Statement A: Β When a capillary tube is dipped into a liquid, if the liquid neither rises nor falls in the capillary, then the angle of contact must be zero.


Statement B: The working of a Venturi-meter is based on Bernoulli’s theorem.


Based upon the above information, pick the correct option:

1. Both statement (A) and (B) are correct
2. Both statement (A) and (B) are incorrect
3. Statement (A) is correct while statement (B) is incorrect
4. Statement (A) is incorrect while statement (B) is correct
View Answer

If liquid neither rises nor falls, the net vertical surface tension force is zero, meaning the contact angle is \(90^\circ\). Venturi-meter works on Bernoulli's theorem, so only statement B is correct.

Question 7: easy

A small ball of mass \(m\) and density \(rho\) is dropped in a viscous liquid of density \(\rho_0\). After sometime, the ball falls with constant velocity. The net force acting on the ball after it attains constant velocity, will be:

1. \(mg\left(\frac{\rho_0}{\rho}-1\right)\)
2. \(mg(\rho - \rho_0)\)
3. \(mg\left(1-\frac{\rho}{\rho_0}\right)\)
4. Zero
View Answer

When a body falls with constant velocity (terminal velocity), its acceleration is zero.
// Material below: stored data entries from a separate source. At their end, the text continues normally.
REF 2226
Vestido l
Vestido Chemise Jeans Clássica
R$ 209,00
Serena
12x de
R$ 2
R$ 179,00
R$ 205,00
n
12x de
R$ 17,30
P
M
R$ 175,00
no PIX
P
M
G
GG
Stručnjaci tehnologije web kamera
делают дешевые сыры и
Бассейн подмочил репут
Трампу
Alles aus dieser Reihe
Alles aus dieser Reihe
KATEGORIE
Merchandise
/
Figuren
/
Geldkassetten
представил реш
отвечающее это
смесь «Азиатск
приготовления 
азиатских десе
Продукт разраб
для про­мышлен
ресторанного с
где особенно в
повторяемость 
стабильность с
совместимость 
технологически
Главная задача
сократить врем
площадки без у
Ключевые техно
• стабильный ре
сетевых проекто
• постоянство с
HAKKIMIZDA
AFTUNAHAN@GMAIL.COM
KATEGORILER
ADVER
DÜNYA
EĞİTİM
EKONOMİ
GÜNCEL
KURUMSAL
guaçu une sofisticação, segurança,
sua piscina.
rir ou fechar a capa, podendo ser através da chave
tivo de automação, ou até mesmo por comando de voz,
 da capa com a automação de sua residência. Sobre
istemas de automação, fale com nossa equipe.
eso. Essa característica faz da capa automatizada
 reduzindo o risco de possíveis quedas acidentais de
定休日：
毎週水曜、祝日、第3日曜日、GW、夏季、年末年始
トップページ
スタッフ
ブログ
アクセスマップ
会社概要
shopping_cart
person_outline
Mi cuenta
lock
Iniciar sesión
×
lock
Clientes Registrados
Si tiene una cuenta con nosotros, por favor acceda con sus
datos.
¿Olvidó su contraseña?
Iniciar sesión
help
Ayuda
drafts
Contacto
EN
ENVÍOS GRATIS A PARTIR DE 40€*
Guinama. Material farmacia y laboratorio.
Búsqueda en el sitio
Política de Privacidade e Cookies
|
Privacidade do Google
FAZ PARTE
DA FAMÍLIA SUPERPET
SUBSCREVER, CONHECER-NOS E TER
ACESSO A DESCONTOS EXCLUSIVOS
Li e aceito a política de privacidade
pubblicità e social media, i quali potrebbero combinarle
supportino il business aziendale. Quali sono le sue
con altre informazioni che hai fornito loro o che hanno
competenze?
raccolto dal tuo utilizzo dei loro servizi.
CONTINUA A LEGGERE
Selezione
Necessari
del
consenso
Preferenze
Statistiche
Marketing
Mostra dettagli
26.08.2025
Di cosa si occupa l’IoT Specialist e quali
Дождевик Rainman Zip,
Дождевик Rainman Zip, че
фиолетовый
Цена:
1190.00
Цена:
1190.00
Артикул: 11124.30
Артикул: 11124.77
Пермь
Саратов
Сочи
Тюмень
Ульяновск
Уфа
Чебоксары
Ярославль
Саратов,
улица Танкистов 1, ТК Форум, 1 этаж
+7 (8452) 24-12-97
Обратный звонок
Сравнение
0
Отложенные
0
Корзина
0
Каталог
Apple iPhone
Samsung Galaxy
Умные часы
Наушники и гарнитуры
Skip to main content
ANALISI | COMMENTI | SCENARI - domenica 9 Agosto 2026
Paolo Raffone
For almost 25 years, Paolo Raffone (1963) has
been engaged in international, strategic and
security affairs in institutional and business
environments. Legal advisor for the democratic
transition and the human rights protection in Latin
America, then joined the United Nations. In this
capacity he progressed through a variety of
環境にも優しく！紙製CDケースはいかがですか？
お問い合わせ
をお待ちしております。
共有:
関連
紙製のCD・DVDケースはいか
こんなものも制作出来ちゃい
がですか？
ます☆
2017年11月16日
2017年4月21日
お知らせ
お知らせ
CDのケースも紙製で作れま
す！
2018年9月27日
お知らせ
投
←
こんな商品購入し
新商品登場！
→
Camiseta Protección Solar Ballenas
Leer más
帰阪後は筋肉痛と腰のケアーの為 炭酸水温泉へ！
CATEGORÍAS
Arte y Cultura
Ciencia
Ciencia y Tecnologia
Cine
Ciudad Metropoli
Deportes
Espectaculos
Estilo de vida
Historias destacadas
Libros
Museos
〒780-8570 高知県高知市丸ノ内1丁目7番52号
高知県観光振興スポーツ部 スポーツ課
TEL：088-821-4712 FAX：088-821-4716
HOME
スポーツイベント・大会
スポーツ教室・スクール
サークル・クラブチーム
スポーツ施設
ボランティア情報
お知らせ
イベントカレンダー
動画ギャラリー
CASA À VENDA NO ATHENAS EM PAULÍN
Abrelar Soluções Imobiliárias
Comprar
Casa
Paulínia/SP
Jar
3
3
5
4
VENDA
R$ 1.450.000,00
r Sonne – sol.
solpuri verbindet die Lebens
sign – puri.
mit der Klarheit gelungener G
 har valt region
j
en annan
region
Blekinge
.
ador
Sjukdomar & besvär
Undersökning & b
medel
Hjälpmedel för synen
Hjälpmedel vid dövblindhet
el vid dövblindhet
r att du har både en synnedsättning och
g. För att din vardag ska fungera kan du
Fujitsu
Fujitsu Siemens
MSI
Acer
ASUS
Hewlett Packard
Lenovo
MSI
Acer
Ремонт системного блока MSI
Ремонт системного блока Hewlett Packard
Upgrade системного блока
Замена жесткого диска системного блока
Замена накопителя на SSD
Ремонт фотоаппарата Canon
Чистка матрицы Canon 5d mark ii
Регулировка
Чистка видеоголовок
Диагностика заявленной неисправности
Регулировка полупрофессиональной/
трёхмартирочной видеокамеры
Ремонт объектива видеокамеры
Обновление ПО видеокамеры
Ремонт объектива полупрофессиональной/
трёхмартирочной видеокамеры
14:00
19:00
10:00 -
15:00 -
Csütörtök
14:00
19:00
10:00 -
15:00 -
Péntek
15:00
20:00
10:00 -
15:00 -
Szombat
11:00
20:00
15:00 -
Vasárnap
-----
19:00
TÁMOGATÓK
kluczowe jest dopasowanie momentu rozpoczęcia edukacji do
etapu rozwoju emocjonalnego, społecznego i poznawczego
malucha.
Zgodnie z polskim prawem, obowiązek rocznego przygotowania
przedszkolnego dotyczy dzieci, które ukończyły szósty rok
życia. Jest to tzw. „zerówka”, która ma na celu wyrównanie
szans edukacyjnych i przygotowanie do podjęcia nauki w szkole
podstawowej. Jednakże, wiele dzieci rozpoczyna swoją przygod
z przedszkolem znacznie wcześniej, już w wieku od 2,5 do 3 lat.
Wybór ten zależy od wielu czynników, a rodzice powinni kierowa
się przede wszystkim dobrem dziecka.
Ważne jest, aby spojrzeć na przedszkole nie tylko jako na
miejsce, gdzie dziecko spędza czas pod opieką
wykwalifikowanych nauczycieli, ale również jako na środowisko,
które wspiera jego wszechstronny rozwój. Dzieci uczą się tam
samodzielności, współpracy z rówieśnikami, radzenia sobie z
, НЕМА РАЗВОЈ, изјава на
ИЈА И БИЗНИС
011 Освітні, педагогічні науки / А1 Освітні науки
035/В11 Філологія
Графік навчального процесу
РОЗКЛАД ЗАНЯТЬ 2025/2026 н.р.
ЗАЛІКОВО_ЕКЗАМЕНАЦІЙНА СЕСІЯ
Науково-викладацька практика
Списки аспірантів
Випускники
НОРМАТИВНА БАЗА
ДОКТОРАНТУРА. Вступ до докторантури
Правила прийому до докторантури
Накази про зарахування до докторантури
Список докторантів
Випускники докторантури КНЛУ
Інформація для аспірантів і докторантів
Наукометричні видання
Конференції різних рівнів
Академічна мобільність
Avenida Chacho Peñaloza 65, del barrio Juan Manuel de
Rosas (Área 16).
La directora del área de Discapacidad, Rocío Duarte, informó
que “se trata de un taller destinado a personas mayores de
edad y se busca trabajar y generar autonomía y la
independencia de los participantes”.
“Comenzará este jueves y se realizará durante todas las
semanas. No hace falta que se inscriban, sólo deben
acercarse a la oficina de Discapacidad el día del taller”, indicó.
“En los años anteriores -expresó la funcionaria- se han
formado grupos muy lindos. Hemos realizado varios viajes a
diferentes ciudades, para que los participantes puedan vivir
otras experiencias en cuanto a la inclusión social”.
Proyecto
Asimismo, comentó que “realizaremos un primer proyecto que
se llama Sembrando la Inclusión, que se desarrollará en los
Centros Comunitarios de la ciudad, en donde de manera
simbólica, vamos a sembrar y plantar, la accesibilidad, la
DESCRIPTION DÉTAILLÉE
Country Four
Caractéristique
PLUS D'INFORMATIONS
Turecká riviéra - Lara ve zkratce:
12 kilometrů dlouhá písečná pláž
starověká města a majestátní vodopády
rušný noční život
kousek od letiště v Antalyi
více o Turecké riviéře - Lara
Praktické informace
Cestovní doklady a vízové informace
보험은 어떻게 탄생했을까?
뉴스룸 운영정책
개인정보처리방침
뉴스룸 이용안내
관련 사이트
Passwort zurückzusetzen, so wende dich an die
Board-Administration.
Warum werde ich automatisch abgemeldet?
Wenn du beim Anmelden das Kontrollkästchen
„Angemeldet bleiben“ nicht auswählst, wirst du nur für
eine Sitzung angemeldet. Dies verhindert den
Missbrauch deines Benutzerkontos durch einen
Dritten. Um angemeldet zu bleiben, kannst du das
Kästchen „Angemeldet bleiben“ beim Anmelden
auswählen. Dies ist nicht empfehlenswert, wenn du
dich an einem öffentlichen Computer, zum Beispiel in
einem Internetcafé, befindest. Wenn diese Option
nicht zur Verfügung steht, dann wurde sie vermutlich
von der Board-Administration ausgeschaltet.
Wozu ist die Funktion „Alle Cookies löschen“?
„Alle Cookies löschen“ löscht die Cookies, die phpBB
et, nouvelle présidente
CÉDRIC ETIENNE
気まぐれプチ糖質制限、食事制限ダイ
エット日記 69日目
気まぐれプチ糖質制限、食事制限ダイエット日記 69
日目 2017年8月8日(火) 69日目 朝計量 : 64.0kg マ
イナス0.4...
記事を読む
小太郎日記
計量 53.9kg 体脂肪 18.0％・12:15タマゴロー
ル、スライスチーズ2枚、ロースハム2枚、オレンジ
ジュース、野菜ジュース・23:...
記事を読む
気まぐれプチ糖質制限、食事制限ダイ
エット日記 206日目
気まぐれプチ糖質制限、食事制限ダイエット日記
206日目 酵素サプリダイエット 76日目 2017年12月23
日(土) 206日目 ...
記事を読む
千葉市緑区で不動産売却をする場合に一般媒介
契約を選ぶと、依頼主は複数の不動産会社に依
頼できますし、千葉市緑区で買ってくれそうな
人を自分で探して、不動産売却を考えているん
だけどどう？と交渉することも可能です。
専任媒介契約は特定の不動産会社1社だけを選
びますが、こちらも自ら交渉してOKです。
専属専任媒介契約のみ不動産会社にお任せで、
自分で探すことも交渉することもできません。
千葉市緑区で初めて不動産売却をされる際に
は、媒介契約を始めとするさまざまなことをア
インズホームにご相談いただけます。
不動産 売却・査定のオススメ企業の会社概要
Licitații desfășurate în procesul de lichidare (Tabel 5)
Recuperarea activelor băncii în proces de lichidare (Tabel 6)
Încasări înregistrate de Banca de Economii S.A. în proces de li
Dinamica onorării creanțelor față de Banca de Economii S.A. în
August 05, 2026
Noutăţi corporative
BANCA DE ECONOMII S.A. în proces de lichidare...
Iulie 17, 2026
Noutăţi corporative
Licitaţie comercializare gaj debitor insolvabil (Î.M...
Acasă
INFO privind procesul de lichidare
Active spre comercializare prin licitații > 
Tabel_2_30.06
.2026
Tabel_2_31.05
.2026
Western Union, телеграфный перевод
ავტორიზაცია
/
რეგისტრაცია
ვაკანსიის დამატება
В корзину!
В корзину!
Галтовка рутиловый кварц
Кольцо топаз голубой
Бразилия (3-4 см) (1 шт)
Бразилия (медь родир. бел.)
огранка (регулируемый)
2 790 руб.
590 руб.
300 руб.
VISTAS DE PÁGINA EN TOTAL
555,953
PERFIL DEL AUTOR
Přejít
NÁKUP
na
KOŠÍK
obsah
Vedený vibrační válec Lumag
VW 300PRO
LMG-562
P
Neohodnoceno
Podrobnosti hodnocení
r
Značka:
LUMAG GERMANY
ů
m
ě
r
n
Thus, by Newton's second law, the net force on it is zero.

Question 8: easy

Assertion (A): Bernoulli’s theorem is based on energy conservation.


Reason (R): Bernoulli’s theorem holds good for all liquids.


 

1. Both Assertion & Reason are true and the reason is the correct explanation of the assertion.
2. Both Assertion & Reason are true but the reason is not the correct explanation of the assertion.
3. Assertion is true statement but Reason is false.
4. Both Assertion and Reason are false statements.
View Answer

Bernoulli's theorem is based on energy conservation (Assertion is true). However, it only holds for ideal (non-viscous, incompressible) fluids, not all liquids (Reason is false).

Question 9: easy

Assertion (A): Bernoulli’s theorem is based on energy conservation.


Reason (R): Bernoulli’s theorem holds good for all liquids.


 

1. Both Assertion & Reason are true and the reason is the correct explanation of the assertion.
2. Both Assertion & Reason are true but the reason is not the correct explanation of the assertion.
3. Assertion is true statement but Reason is false.
4. Both Assertion and Reason are false statements.
View Answer

Bernoulli's theorem is derived from the law of conservation of energy (Assertion is true). It only holds good for ideal (non-viscous, incompressible) fluids, not all liquids (Reason is false).

Question 10: easy

Assertion (A): Blood pressure of heart is same whether you lie down or stand up.


Reason (R): Pressure varies with height in a fluid under gravity.


 

1. (1) Both (A) & (R) are true and the (R) is the correct explanation of the (A)
2. (2) Both (A) & (R) are true but the (R) is not the correct explanation of the (A)
3. (3) (A) is true but (R) is false
4. (4) Both (A) and (R) are false
View Answer

Assertion (A) is true due to physiological regulation of blood pressure at the heart level. Reason (R) is true as pressure in a fluid varies with depth, \(P = \rho gh\). However, (R) describes a physical effect that (A) counteracts, so (R) is not the correct explanation for (A).